Надя брезгливо отступила. «Где твой серый твидовый пиджак? Помнишь, мы встречались на Арбате, ты сказал, что только что из райкома. Потом ещё ходили в кафе…» — «Какой серый пиджак? — встрепенулся Гриша. — А… нет, смотрел, я же потом платил взносы. Хотя… — скажи Надя, что надо посмотреть в ботинках, может, завалился под стельку, Гриша ухватился бы и за эту идею. — Подожди… Нет, платил же взносы, а тогда я был в костюме. А-а-а! — вдруг торжествующе заорал. — Он же только в ведомость проставил! Потому что партбилета со мной не было! Надюша, ты гений! Ящик шампанского с меня! А-а-а!.. твою мать! — схватился за сердце. — Я же пиджак… И спортивный костюм, и куртку… в химчистку…» — кинулся к двери. «Ты же в тапках, идиот! Возьми паспорт, квитанцию, ключи от машины!» — «Да-да», — Гриша тупо смотрел на выпотрошенный письменный стол, валяющуюся на полу одежду, книги. Как будто здесь побывали с обыском. «В какую химчистку сдал? Надо позвонить, чтобы задержали. И поедем!» — «В нашу, на проспекте», — истерика сменилась у Гриши оцепенением. Ещё недавно он был бледен, истекал потом. Теперь лицо горело, глаза сухо поблёскивали. Надя опасалась за его рассудок. «Обеденный перерыв!» — рявкнули в химчистке, бросили трубку. Гриша наконец обнаружил паспорт, квитанция же, как выяснилось, была в машине.

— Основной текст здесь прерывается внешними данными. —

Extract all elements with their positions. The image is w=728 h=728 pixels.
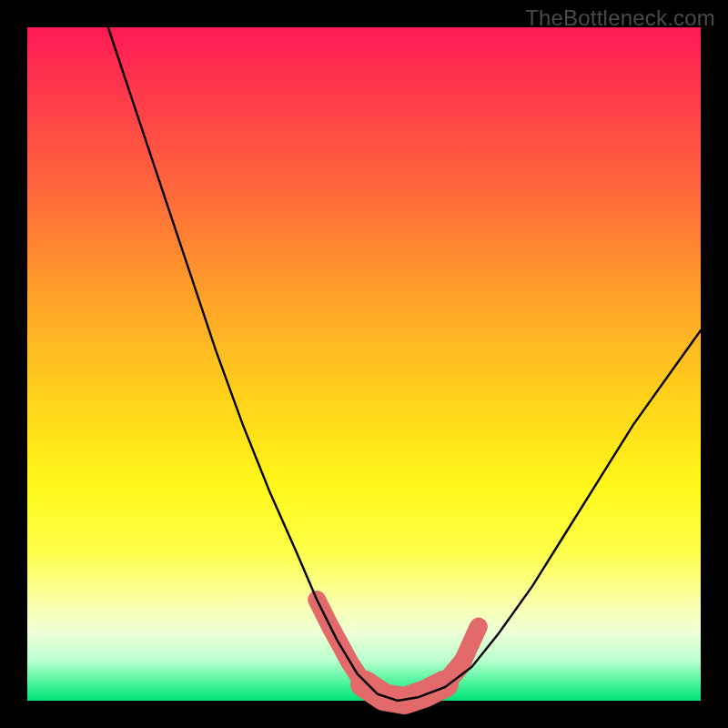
- chart-frame: TheBottleneck.com: [0, 0, 728, 728]
- watermark-text: TheBottleneck.com: [525, 5, 715, 31]
- highlight-band: [317, 600, 479, 701]
- curve-layer: [27, 27, 701, 701]
- bottleneck-curve: [108, 27, 701, 701]
- plot-area: [27, 27, 701, 701]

Они побежали вниз к машине, действительно отыскали квитанцию, но… из фабрики-прачечной, удостоверяющую, что Гриша сдал в стирку десять сорочек. «Где же из химчистки? Вспомни, куда положил?» Кретински улыбаясь, Гриша вылез из машины, открыл багажник, вытащил сумку. «У меня тогда не приняли, — всё так же кретински улыбаясь, проговорил он, — сказали, подкладка какая-то не такая и пуговицы не отпорол… Я ещё скандалил, дурак, говорил, что жалобу напишу…» Он дёргал «молнию» на сумке, но руки дрожали, «молния» не поддавалась. Надя быстро открыла сумку, залезла во внутренний карман серого пиджака, извлекла партбилет. Гриша обмяк, в глазах стояли слёзы — слёзы счастья. Оказалось, он не может выйти из машины. Надя сама захлопнула, заперла дверцы, как старика, довела Гришу до дивана. Он ничего не говорил и всё продолжал улыбаться пугающей Надю счастливой улыбкой. Эта история произвела на неё удручающее впечатление.